Pensions insurance specialist and Cricket England sponsor Rothesay has been revealed as the counterparty in NatWest Group PLC (LSE:NWG)’s record-setting £11 billion pension de-risking transaction.
Sky News disclosed the buyer in a report citing “several people familiar”.
NatWest initially disclosed pension risk transfer (PRT) in its third-quarter earnings, stating that “around a third of the Main section (of the group pension scheme) is now covered by insurance policies”.
Although the high-street lender did not disclose the deal’s value, the asset size of the NatWest Group Pension Fund’s Main section was cited as £33.6 billion in its 2023 annual statement.
NatWest confirmed the deal to Sky, stating: "As part of its long-term strategy, the Trustee of the NatWest Group Pension Fund has recently insured around one-third of the Main section with buy-in policies.
"The buy-in policies are fund investments that further improve the security of member benefits by increasing protection against demographic and investment risks.”
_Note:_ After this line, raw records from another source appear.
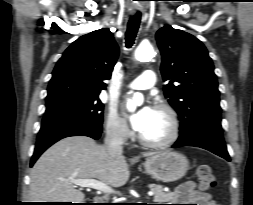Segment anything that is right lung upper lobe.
<instances>
[{
  "label": "right lung upper lobe",
  "instance_id": "1",
  "mask_svg": "<svg viewBox=\"0 0 253 205\" xmlns=\"http://www.w3.org/2000/svg\"><path fill=\"white\" fill-rule=\"evenodd\" d=\"M119 54L113 34L99 29L74 41L57 62L47 101L72 95H99Z\"/></svg>",
  "mask_w": 253,
  "mask_h": 205
}]
</instances>
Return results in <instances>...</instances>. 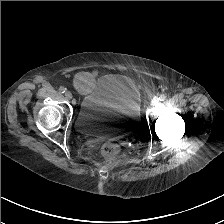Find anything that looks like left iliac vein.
Wrapping results in <instances>:
<instances>
[{
	"mask_svg": "<svg viewBox=\"0 0 224 224\" xmlns=\"http://www.w3.org/2000/svg\"><path fill=\"white\" fill-rule=\"evenodd\" d=\"M158 99L157 98H153L151 101V106H157L158 105Z\"/></svg>",
	"mask_w": 224,
	"mask_h": 224,
	"instance_id": "left-iliac-vein-1",
	"label": "left iliac vein"
}]
</instances>
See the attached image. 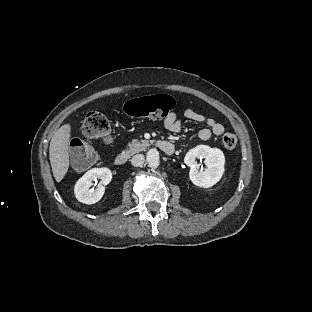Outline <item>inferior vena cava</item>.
<instances>
[{
	"label": "inferior vena cava",
	"mask_w": 312,
	"mask_h": 312,
	"mask_svg": "<svg viewBox=\"0 0 312 312\" xmlns=\"http://www.w3.org/2000/svg\"><path fill=\"white\" fill-rule=\"evenodd\" d=\"M144 161H145L144 155L138 154L131 159V164L134 167H140L143 165Z\"/></svg>",
	"instance_id": "inferior-vena-cava-1"
}]
</instances>
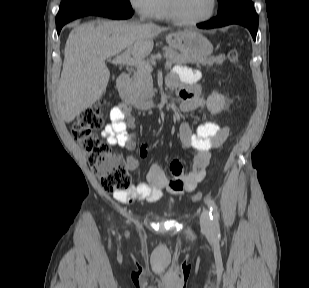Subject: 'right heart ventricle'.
Here are the masks:
<instances>
[{
    "instance_id": "1",
    "label": "right heart ventricle",
    "mask_w": 309,
    "mask_h": 288,
    "mask_svg": "<svg viewBox=\"0 0 309 288\" xmlns=\"http://www.w3.org/2000/svg\"><path fill=\"white\" fill-rule=\"evenodd\" d=\"M157 17L158 18H167L168 17L166 7H165V0H163V3L161 5V8H160L158 14H157Z\"/></svg>"
}]
</instances>
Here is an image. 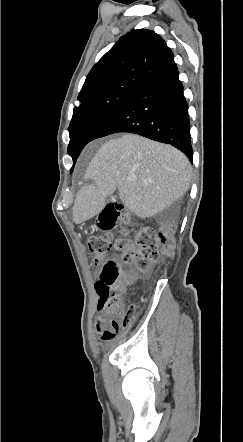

Corporations engage in PRTs with insurance firms to reduce the risk of accruing a pension deficit which will need to be funded from their cash flows.
The NatWest scheme was not in deficit as of 31 December 2023, when liabilities of £26.5 billion fell far short of the £33.6 billion worth of assets.
Corporations will often pay hefty sums to unload pension risk when their schemes are in deficit. Similarly, insurers will pay to take on risk when there is a surplus.
NatWest has not disclosed the specifics of the deal.